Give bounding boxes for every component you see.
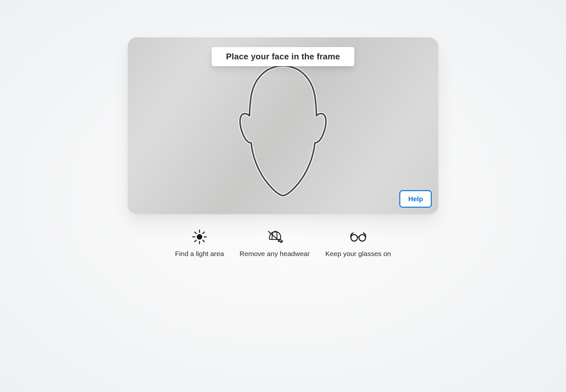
instruction-bubble: Place your face in the frame	[212, 47, 354, 66]
no-hat-icon	[265, 230, 284, 244]
tip-item: Remove any headwear	[239, 230, 310, 258]
svg-point-9	[275, 231, 276, 232]
help-button-label: Help	[408, 195, 423, 202]
tips-row: Find a light area Remove any headwear	[175, 230, 391, 258]
svg-line-5	[195, 232, 196, 234]
svg-line-6	[203, 240, 204, 242]
svg-point-11	[351, 235, 357, 241]
tip-item: Keep your glasses on	[325, 230, 391, 258]
tip-item: Find a light area	[175, 230, 224, 258]
help-button[interactable]: Help	[399, 190, 432, 208]
face-outline-icon	[234, 65, 332, 199]
camera-panel: Place your face in the frame Help	[128, 37, 438, 214]
tip-label: Remove any headwear	[239, 250, 310, 258]
instruction-text: Place your face in the frame	[226, 52, 340, 61]
svg-point-0	[197, 235, 202, 239]
svg-line-8	[203, 232, 204, 234]
tip-label: Keep your glasses on	[325, 250, 391, 258]
sun-icon	[190, 230, 209, 244]
svg-line-7	[195, 240, 196, 242]
face-outline	[234, 65, 332, 199]
glasses-icon	[349, 230, 367, 244]
tip-label: Find a light area	[175, 250, 224, 258]
svg-point-12	[359, 235, 366, 241]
========
**The task**
In the records above, some lines may contain the word "point"; copy every one of them.

**Answer to the exercise**
svg-point-9	[275, 231, 276, 232]
svg-point-11	[351, 235, 357, 241]
svg-point-0	[197, 235, 202, 239]
svg-point-12	[359, 235, 366, 241]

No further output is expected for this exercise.